Blog Menurut BRTI tidak ada pasal yang menyebutkan untuk mengembalikan frekuensi yang dimiliki operator ke pemerintah. Star Wars Credit Cards

Diterbitkan 07 November 2013, 15:00 WIB
Share
Copy Link
Batalkan

Solar inverter cover blog cover my inverter Proses akuisisi PT How Big Are Business Cards Tbk dan PT Axis Telekom masih terus bergulir. Meskipun kedua perusahaan selular itu telah sepakat, langkah merger akuisisi tersebut dinilai memakan waktu yang terlalu lama.

Menurut Nonot Harsono, Anggota Badan Regulasi Telekomunikasi Indonesia (BRTI), perhitungan dan penyamaan pandangan dari sisi teknis dan bisnis menjadi salah satu alasan lamanya waktu perkawinan kedua perusahaan tersebut.
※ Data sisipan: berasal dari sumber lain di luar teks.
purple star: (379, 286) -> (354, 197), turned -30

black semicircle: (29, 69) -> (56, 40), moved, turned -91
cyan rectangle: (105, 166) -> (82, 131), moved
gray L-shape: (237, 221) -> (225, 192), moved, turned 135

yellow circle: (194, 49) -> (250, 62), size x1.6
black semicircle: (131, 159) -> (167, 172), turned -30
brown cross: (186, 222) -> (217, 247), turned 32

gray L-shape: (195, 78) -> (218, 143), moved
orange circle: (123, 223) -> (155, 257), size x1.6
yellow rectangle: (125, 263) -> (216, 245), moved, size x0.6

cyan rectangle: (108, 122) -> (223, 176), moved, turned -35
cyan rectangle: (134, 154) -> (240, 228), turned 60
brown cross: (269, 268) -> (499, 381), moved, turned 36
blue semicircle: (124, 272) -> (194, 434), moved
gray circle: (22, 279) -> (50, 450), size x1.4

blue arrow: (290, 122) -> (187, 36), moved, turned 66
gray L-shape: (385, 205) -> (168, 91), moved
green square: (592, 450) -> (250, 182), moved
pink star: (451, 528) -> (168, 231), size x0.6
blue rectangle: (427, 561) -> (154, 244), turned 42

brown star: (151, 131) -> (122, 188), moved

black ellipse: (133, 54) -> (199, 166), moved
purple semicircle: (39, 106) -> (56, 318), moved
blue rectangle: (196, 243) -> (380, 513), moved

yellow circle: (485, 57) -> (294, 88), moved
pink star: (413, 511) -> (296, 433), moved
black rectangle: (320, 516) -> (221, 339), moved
Selain itu, isu kewajiban pengembalian spektrum yang dimiliki Axis akibat proses akuisisi dianggap sebagai faktor lain yang ikut menghambat proses merger XL-Axis. Padahal, Nonot memaparkan tidak ada kewajiban bagi operator yang merger untuk mengembalikan spektrum miliknya.

"Gak ada pasal yang menyebutkan untuk mengembalikan frekuensi yang mereka miliki ke pemerintah, yang ada hanyalah pemerintah berwenang untuk menata kembali pembagian spektrumnya agar tetap seimbang dan adil," kata Nonot kepada Tim Tekno CloneAGC yang dihubungi melalui saluran telepon, Kamis (7/11/2013).
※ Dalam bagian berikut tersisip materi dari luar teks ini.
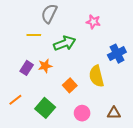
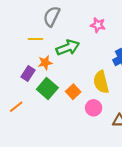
orange star: (45, 66) -> (45, 63), moved
green square: (45, 108) -> (47, 88), moved
pink circle: (82, 113) -> (94, 108), moved

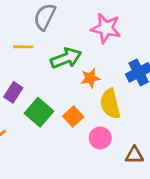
pink star: (98, 25) -> (106, 28), size x1.5
orange star: (45, 63) -> (90, 78), moved

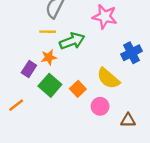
yellow line: (23, 47) -> (48, 32), moved
orange star: (90, 78) -> (49, 57), moved
yellow semicircle: (110, 104) -> (108, 78), turned -35

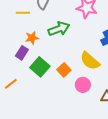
yellow line: (48, 32) -> (23, 13), moved
orange star: (49, 57) -> (32, 38), moved

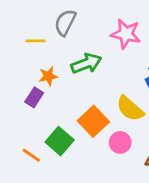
green square: (40, 67) -> (60, 141), moved
orange square: (64, 70) -> (93, 121), size x1.5
orange line: (11, 84) -> (31, 155), moved, turned 72

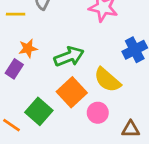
green arrow: (86, 63) -> (69, 57), moved

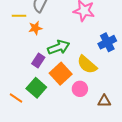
orange star: (28, 48) -> (35, 28), moved
purple rectangle: (14, 69) -> (38, 60), moved

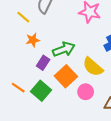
yellow line: (19, 16) -> (23, 17), turned 40
orange star: (35, 28) -> (33, 40), moved
orange line: (16, 98) -> (18, 88), moved

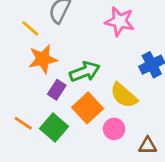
orange star: (33, 40) -> (43, 59), size x1.5

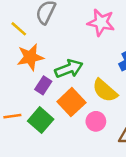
orange line: (23, 123) -> (12, 116), turned -42

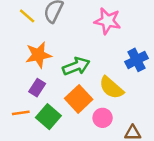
yellow line: (19, 29) -> (27, 16), moved
purple rectangle: (43, 85) -> (37, 88), moved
Pengaturan kembali spektrum yang dimiliki oleh operator pasca merger dilakukan agar secara industri tetap adil dan sesuai dengan kebutuhan pelanggannya.

Ia juga menyebutkan bila frekuensi yang dimiliki operator dikembalikan maka layanan dari operator sebelumnya harus dimatikan terlebih dahulu.

"Kalau dikembalikan berarti pelanggannya harus dikorbankan karena frekuensinya gak boleh dipakai," tambahnya.

Nonot juga menyebutkan, keputusan XL yang siap mengembalikan satu blok berkapasitas 5 Mhz di frekuensi 2,1 Ghz disebutkan cukup bijaksana. Kesiapan pengembalian itu diungkapkan XL melalui surat kepada Menteri Komunikasi dan Informatika beberapa waktu lalu.

"Mereka cukup tau diri untuk menawarkan pengembalian satu bloknya di 2,1Ghz. Padahal, kalau gak dikembalikan mereka bisa memiliki 5 blok berurutan yang membuatnya lebih unggul ketimbang operator lain," tambah Nonot.